Después de aquellos años lo vi menos frecuentemente, y después no volví a verlo. Como vivía la mitad del año en Alemania, lo llamaba por teléfono cuando estaba en la Argentina, sobre todo para saber de su salud. Hasta fines del 2012 seguro, porque él me contó del famoso reportaje de Agustín Santarelli para Mascaró, en el que le “respondió” a Hebe de Bonafini, antes que me lo contara Agustín, o de que saliera la nota en la revista, no me acuerdo. En el 2013 filmé con alumnos míos del ENAM un breve documental sobre el Operativo Gaviota. La historia de Eduardo Streger, ex alumno y parte de la División Perdida del ENAM, conmovió a los chicos, y quisieron impulsar una campaña para ponerle su nombre a la calle Ramón Falcón de Lomas de Zamora. Hablé con Andrés Zerneri, que estuvo de acuerdo, y le mandé un mail a Don Osvaldo, que estaba en Alemania: “Estimado Luis. Vuelvo el primero de marzo. Apenas llegue nos ponemos en contacto. Me interesa mucho esa acción, La tenemos que hacer. Saludos a Andrés”, fue su respuesta. Estoy seguro que la acción heroica de Streger y sus compañeros hacía resonar, en la cabeza de Don Osvaldo, el eco vengador de las acciones justicieras de Simón y Kurt Wilckens.
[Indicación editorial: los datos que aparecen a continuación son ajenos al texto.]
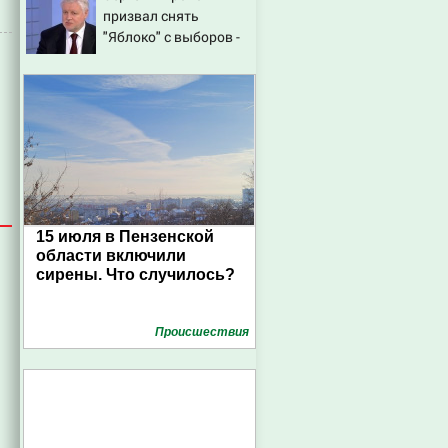
призвал снять
склады Wildberries,
"Яблоко" с выборов -
состояние
Новости на Вести.ru
пострадавших
15 июля в Пензенской
области включили
сирены. Что случилось?
Проиcшествия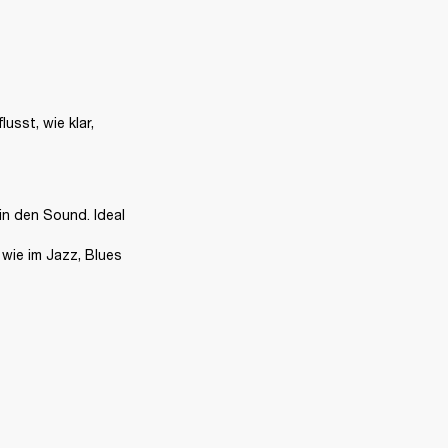
sst, wie klar, 
n den Sound. Ideal 
wie im Jazz, Blues 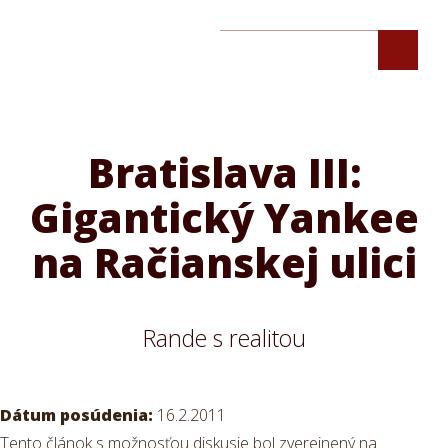
Bratislava III:
Gigantický Yankee
na Račianskej ulici
Rande s realitou
Dátum posúdenia:
16.2.2011
Tento článok s možnosťou diskusie bol zverejnený na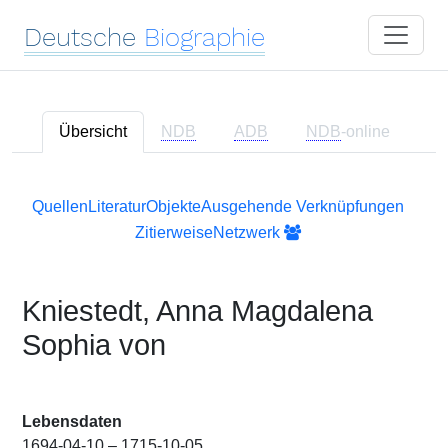
Deutsche
Biographie
Übersicht
NDB
ADB
NDB
-online
Quellen
Literatur
Objekte
Ausgehende Verknüpfungen
Zitierweise
Netzwerk
Kniestedt, Anna Magdalena
Sophia von
Lebensdaten
1694-04-10 – 1715-10-05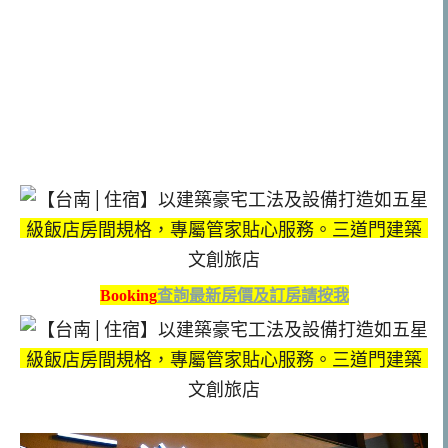
Booking
查詢最新房價及訂房請按我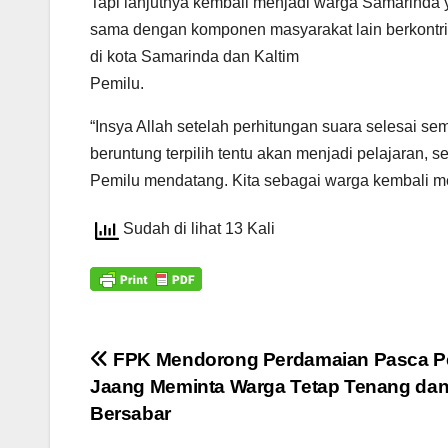
Tapi lanjutnya kembali menjadi warga Samarinda
sama dengan komponen masyarakat lain berkontr
di kota Samarinda dan Kaltim
Pemilu.
“Insya Allah setelah perhitungan suara selesai sem
beruntung terpilih tentu akan menjadi pelajaran, 
Pemilu mendatang. Kita sebagai warga kembali m
Sudah di lihat 13 Kali
Navigasi
FPK Mendorong Perdamaian Pasca P
Jaang Meminta Warga Tetap Tenang da
pos
Bersabar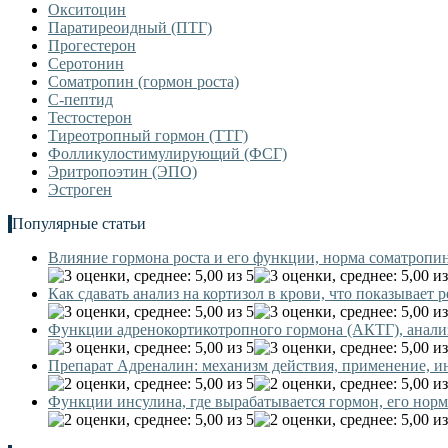
Окситоцин
Паратиреоидный (ПТГ)
Прогестерон
Серотонин
Соматропин (гормон роста)
С-пептид
Тестостерон
Тиреотропный гормон (ТТГ)
Фолликулостимулирующий (ФСГ)
Эритропоэтин (ЭПО)
Эстроген
Популярные статьи
Влияние гормона роста и его функции, норма соматропи
Как сдавать анализ на кортизол в крови, что показывает р
Функции адренокортикотропного гормона (АКТГ), анализ
Препарат Адреналин: механизм действия, применение, и
Функции инсулина, где вырабатывается гормон, его нор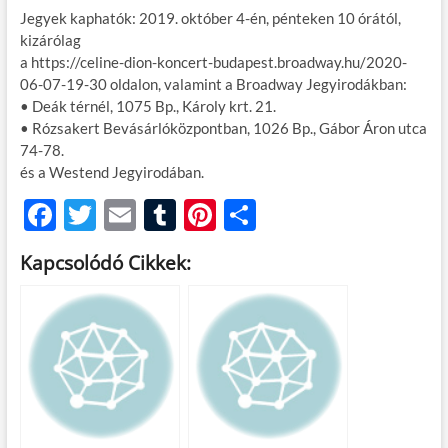
Jegyek kaphatók: 2019. október 4-én, pénteken 10 órától,
kizárólag
a https://celine-dion-koncert-budapest.broadway.hu/2020-
06-07-19-30 oldalon, valamint a Broadway Jegyirodákban:
• Deák térnél, 1075 Bp., Károly krt. 21.
• Rózsakert Bevásárlóközpontban, 1026 Bp., Gábor Áron utca
74-78.
és a Westend Jegyirodában.
F
T
E
T
Pi
O
ac
w
m
u
nt
ss
Kapcsolódó Cikkek:
e
itt
ail
m
er
za
b
er
bl
es
m
o
r
t
e
o
g
k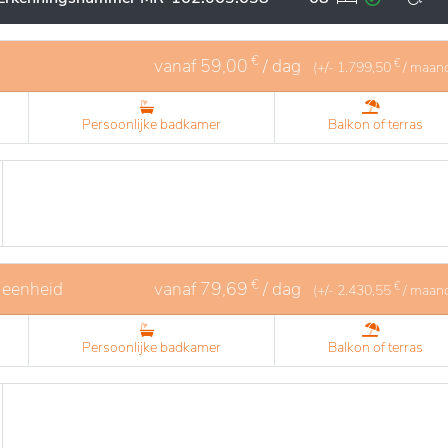
€
vanaf
59,00
/ dag
€
(+/-
1.799,50
/ maan
Persoonlijke badkamer
Balkon of terras
€
 eenheid
vanaf
79,69
/ dag
€
(+/-
2.430,55
/ maan
Persoonlijke badkamer
Balkon of terras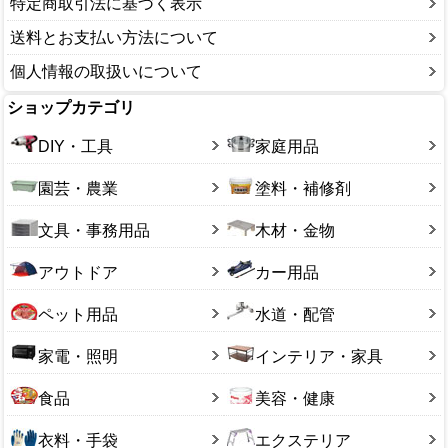
特定商取引法に基づく表示
送料とお支払い方法について
個人情報の取扱いについて
ショップカテゴリ
DIY・工具
家庭用品
園芸・農業
塗料・補修剤
文具・事務用品
木材・金物
アウトドア
カー用品
ペット用品
水道・配管
家電・照明
インテリア・家具
食品
美容・健康
衣料・手袋
エクステリア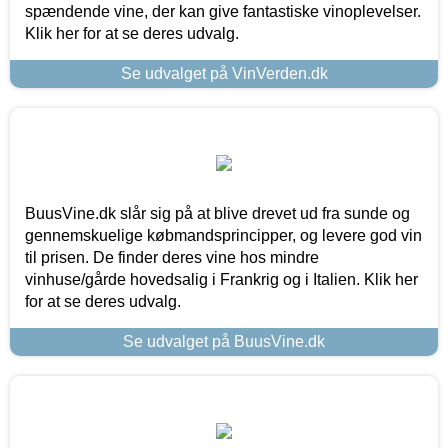
spændende vine, der kan give fantastiske vinoplevelser.
Klik her for at se deres udvalg.
Se udvalget på VinVerden.dk
BuusVine.dk slår sig på at blive drevet ud fra sunde og
gennemskuelige købmandsprincipper, og levere god vin
til prisen. De finder deres vine hos mindre
vinhuse/gårde hovedsalig i Frankrig og i Italien. Klik her
for at se deres udvalg.
Se udvalget på BuusVine.dk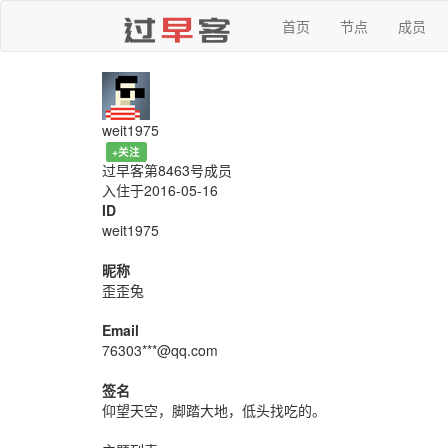
首页
节点
成员
weit1975
+关注
过早客第8463号成员
入住于2016-05-16
ID
weit1975
昵称
歪歪兔
Email
76303***@qq.com
签名
仰望天空，脚踏大地，低头找吃的。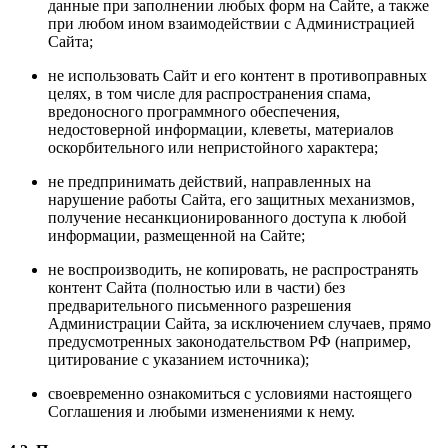
данные при заполнении любых форм на Сайте, а также
при любом ином взаимодействии с Администрацией
Сайта;
не использовать Сайт и его контент в противоправных
целях, в том числе для распространения спама,
вредоносного программного обеспечения,
недостоверной информации, клеветы, материалов
оскорбительного или непристойного характера;
не предпринимать действий, направленных на
нарушение работы Сайта, его защитных механизмов,
получение несанкционированного доступа к любой
информации, размещенной на Сайте;
не воспроизводить, не копировать, не распространять
контент Сайта (полностью или в части) без
предварительного письменного разрешения
Администрации Сайта, за исключением случаев, прямо
предусмотренных законодательством РФ (например,
цитирование с указанием источника);
своевременно ознакомиться с условиями настоящего
Соглашения и любыми изменениями к нему.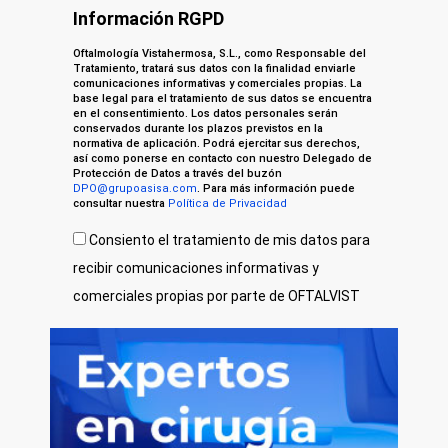
Información RGPD
Oftalmología Vistahermosa, S.L., como Responsable del
Tratamiento, tratará sus datos con la finalidad enviarle
comunicaciones informativas y comerciales propias. La
base legal para el tratamiento de sus datos se encuentra
en el consentimiento. Los datos personales serán
conservados durante los plazos previstos en la
normativa de aplicación. Podrá ejercitar sus derechos,
así como ponerse en contacto con nuestro Delegado de
Protección de Datos a través del buzón
DPO@grupoasisa.com
. Para más información puede
consultar nuestra
Política de Privacidad
Consiento el tratamiento de mis datos para
recibir comunicaciones informativas y
comerciales propias por parte de OFTALVIST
Sé que en marzo o abril de 2014 volví a hablar con él del tema, por teléfono. El centro de estudiantes del ENAM, por entonces en manos del kirchnerismo, recelaba de impulsar el nombre de un militante del PRT- ERP para una calle de Lomas. Le pedí tiempo para resolver eso, aunque Don Osvaldo me dijo que no le importaba y que lo hiciéramos igual. Don Osvaldo iba a dar la primera clase de la Cátedra Che Guevara que organizamos ese año en ATE–Sur, en el segundo semestre, pero tuvo que viajar de urgencia a Alemania alrededor de ¿mayo?, ¿junio? Yo también, por entonces, me incorporé activamente al FUG, corriente que proclamaba la continuidad sobre la base de un profundo balance, de la política revolucionaria del PRT- ERP, y terminé dejando de lado, casi en el olvido, la idea de la calle Eduardo Streger, absorbido por la militancia política. Mis alumnos de cuarto pasaron a quinto, y ya no los tuve, y aunque a veces me reclamaban en el pasillo “y profe, cuándo hacemos lo de Streger”, la cosa quedó ahí.
No sé bien, entonces, si conocí a Don Osvaldo en la casa de Andrés Zerneri, o en El Tugurio de Belgrano, donde había libros en el baño, y en el que no sé dónde hubieran entrado todos sus libros si hubiese tenido la biblioteca toda junta, porque decía que la otra mitad la tenía en Alemania. Me inclino más por El Tugurio, y por alguna reunión con los compañeros de la Juventud Guevarista de entonces, con quienes Osvaldo charlaba con mucha asiduidad. Me inclino, casi con seguridad, por esa segunda opción.
No importa mucho, porque ya lo conocía de antes, como lo conocemos todos los trabajadores argentinos.